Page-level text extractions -
#####

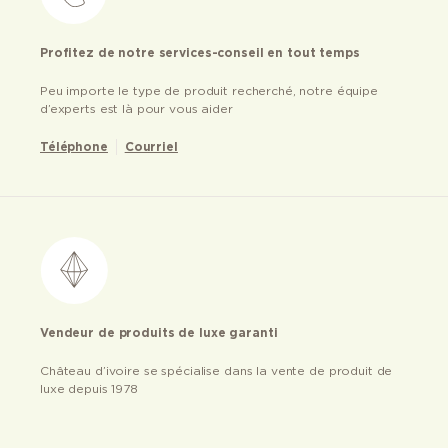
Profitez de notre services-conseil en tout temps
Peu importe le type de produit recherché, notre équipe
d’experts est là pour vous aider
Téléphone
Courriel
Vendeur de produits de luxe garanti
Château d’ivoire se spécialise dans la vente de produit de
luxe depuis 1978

#####

Problem - Write each entry again exactly, minus any images.

Exercise output -
Profitez de notre services-conseil en tout temps
Peu importe le type de produit recherché, notre équipe
d’experts est là pour vous aider
Téléphone
Courriel
Vendeur de produits de luxe garanti
Château d’ivoire se spécialise dans la vente de produit de
luxe depuis 1978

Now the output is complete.